Background
Chronic venous insufficiency (CVI) is a condition caused by retrograde flow of venous blood that is attributed to several factors, the most important of them is damaged venous valves. Recent studies have suggested that the popliteal-vein (PV) diameter has a vital role in the vastness of lower-limb CVI. Doppler ultrasound (DUS) is considered the mainstay noninvasive imaging modality for the diagnosis of peripheral vascular disorders.
Objective
The target of our study was to point out the relation between the clinical severity of primary CVI and PV condition evaluated by DUS.
Patients and methods
In total, 50 limbs of 25 consecutive patients (14 women and 11 men; age range, 25–85 years) with clinical diagnosis of CVI were graded according to the Clinical Etiological Anatomical Pathological classification and then examined by DUS for estimation of PV diameter and venous reflux.
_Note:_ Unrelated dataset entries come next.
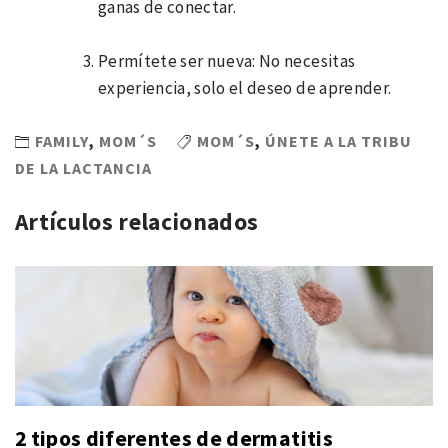
ganas de conectar.
Permítete ser nueva: No necesitas
experiencia, solo el deseo de aprender.
FAMILY
,
MOM´S
MOM´S
,
ÚNETE A LA TRIBU
DE LA LACTANCIA
Artículos relacionados
2 tipos diferentes de dermatitis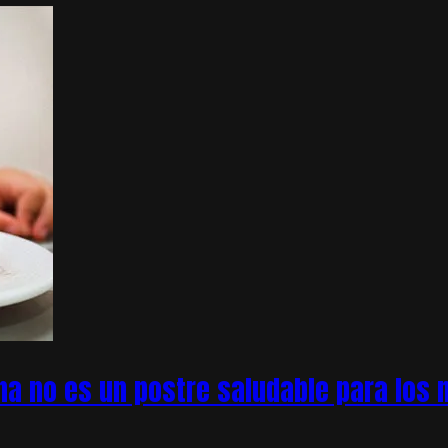
na no es un postre saludable para los n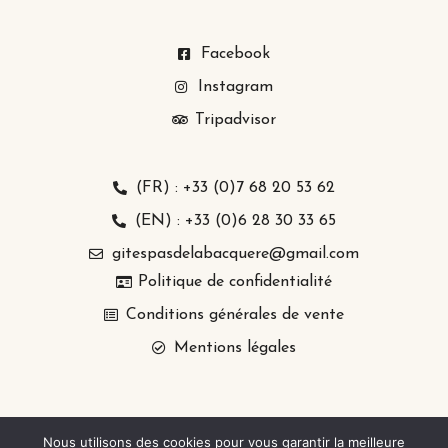
Facebook
Instagram
Tripadvisor
(FR) : +33 (0)7 68 20 53 62
(EN) : +33 (0)6 28 30 33 65
gitespasdelabacquere@gmail.com
Politique de confidentialité
Conditions générales de vente
Mentions légales
Nous utilisons des cookies pour vous garantir la meilleure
In each limb, the clinical grade of CVI was then compared with the DUS findings. Data were collected and analyzed using SPSS, version 20 and statistical significance was set at value less than 0.05.
Results
The mean PV diameter was 1.3 cm. No reflux was observed in limbs with PV diameter less than 6 mm. Reflux was detected at the femoropopliteal junction in 22% of the examined limbs with the highest frequency at PV diameter more than 9 mm. There was a direct association between the PV diameter and the clinical severity of CVI. An increased PV diameter was affiliated with higher frequency and velocity of reflux at the femoropopliteal junction, which were consequently associated with higher Clinical Etiological Anatomical Pathological grades.
Conclusion
There was a significant correlation between the clinical grades of CVI-enhanced and DUS-evaluated PV condition. The degree of the increase in the PV diameter can reflect the severity of CVI.